The newborn and two-week visit should definitely still be in-person, to check for jaundice and assess hydration and weight gain, as well as troubleshoot any feeding challenges.
The one-month checkup could be in person or virtual, depending on whether there are any weight issues, or the parent has specific concerns. If you’re unsure whether your baby has gained any weight, you can weigh yourself, then step on the scale again while holding the baby, and do the math. (Going up a size in diapers or outgrowing sleepers are also reassuring signs.)
But, says Bogler, the two-, four- and six-month visits should all be in person, as those vaccinations include the DTaP-IPV-Hib shot (which protects your baby from diphtheria, tetanus, pertussis, polio, and haemophilus influenza type b), the rotavirus vaccine, and the pneumococcal conjugate vaccine (which protects against pneumonia and meningitis—an infection of the brain). There are additional crucial vaccinations given at the 12- and 15-month visits, including the varicella vaccine (against chickenpox) and the MMR vaccine, which builds immunity against measles, mumps and rubella. Another dose of the DTaP-IPV-Hib shot is typically given at 18 months. (The specific vaccine schedule may vary in your province.)
However, the 9-month well-baby visit can be virtual, as that appointment does not normally include any shots.
Officially, according to the Canadian Paediatric Society, routine immunizations for children should be maintained as usual. “Any delay or omission in scheduled vaccines puts children at risk for common and serious childhood infections such as pneumococcal disease, measles, and pertussis,” wrote Dr. Raphael Sharon, an associate clinical professor in the Department of Paediatrics at the University of Alberta, in an article written for doctors trying to determine the best way to provide care for kids during a pandemic. Sharon says that newborns and babies under three months of age (as well as babies older than three months old who may still be at risk of failure to thrive), should be first priority.

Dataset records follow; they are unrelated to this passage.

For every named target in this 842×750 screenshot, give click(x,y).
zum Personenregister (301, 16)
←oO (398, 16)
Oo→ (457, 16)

“In our office we have only healthy newborns and well babies coming in for vaccines,” says Kulik. “No sick kids.” Even children with everyday concerns—a mysterious rash, or a suspected ear infection—are being treated via virtual appointments, because Kulik worries that any symptom could be a coronavirus symptom.
“We space out the well-baby visits all day, so there is no one in the waiting room, and all staff wear masks. We sanitize each room after every single patient, and we sanitize the waiting room, doors, chairs and washrooms at least once an hour,” she says. “Doctors’ offices and waiting rooms don’t have to be germy at all—you can eat off the floor.”

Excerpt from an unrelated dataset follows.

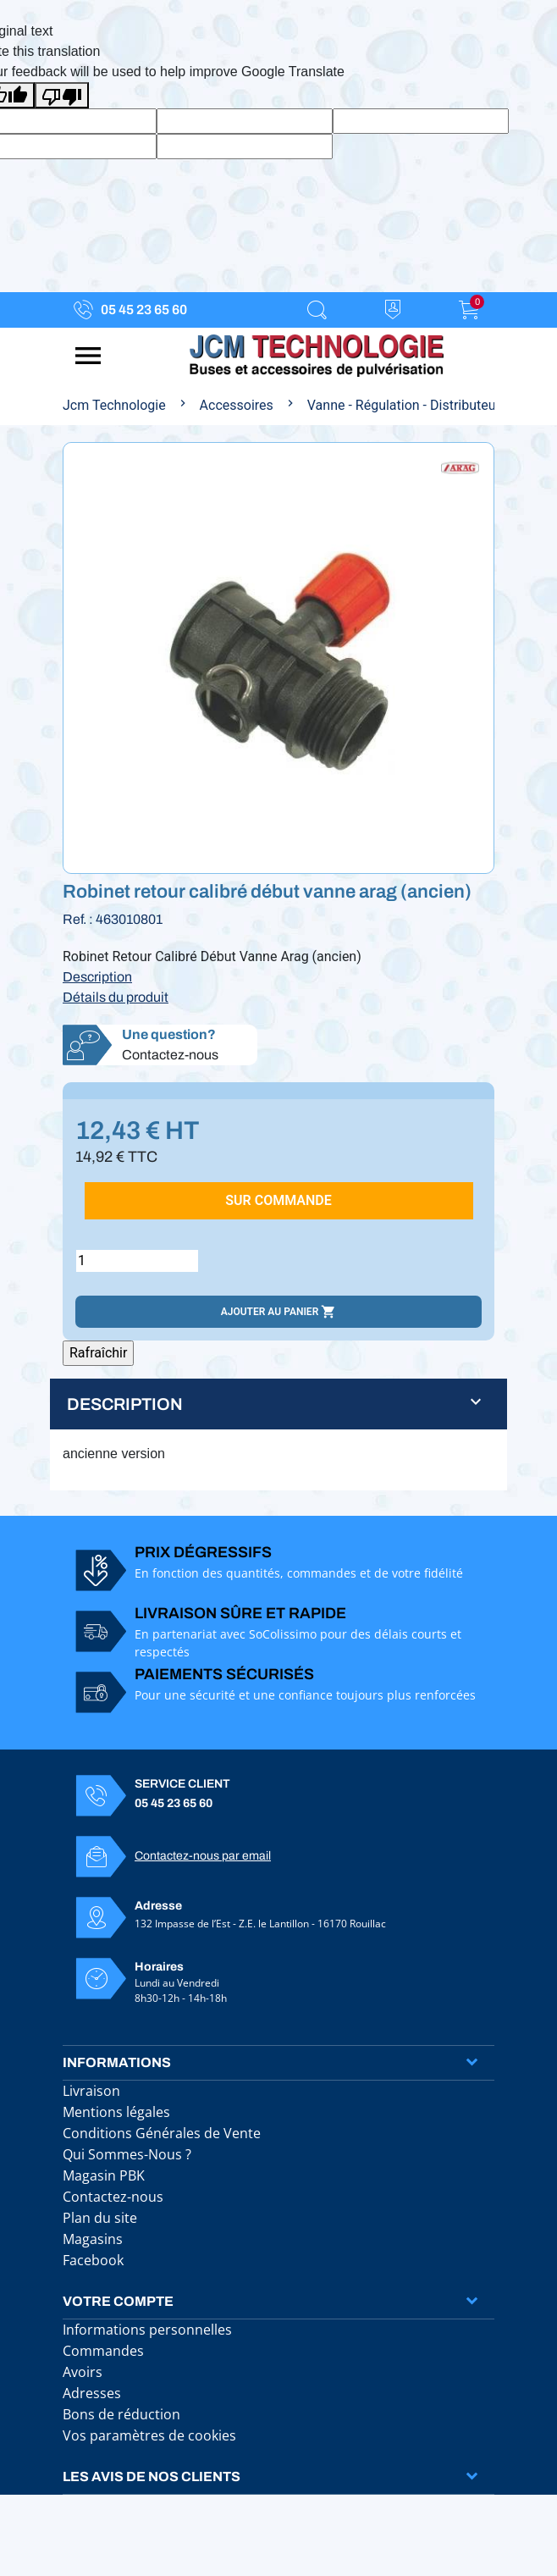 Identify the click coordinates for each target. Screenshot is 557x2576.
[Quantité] (137, 1261)
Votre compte (118, 2301)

Nancy Ahmad, a mom of two young kids in Toronto, took her daughter for her six-month shots on her doctor’s advice earlier this month. While she was a little nervous at first, Ahmad says she felt very safe during the checkup. “We drove there, and I saw no one in the elevator. We were the only in-person appointment of the day.”
Like Ahmad, you can minimize exposure risk by walking or driving to the appointment instead of using public transit, babywearing while in the office as much as possible, and not letting your baby or toddler crawl or cruise around on furniture.
In addition, only one asymptomatic parent should bring your baby to the appointment. Bogler also recommends wearing a non-medical mask (if that makes you feel more comfortable); avoiding door handles; using your elbow to hit elevator buttons; making sure that the waiting room has chairs spaced two metres apart; and asking your doctor if both the baby scale and stethoscope have been wiped down prior to your visit. At her practice, only one care provider is coming into each exam room to limit exposure (instead of both a nurse and a doctor).
“You can also ask to wait outside, instead of inside a waiting room,” says Bogler. “And keep the visit as short as possible—discuss any health or development questions over email or the phone first.” That way, the in-person portion of the appointment is brief, and solely dedicated to the vaccines and the physical exam.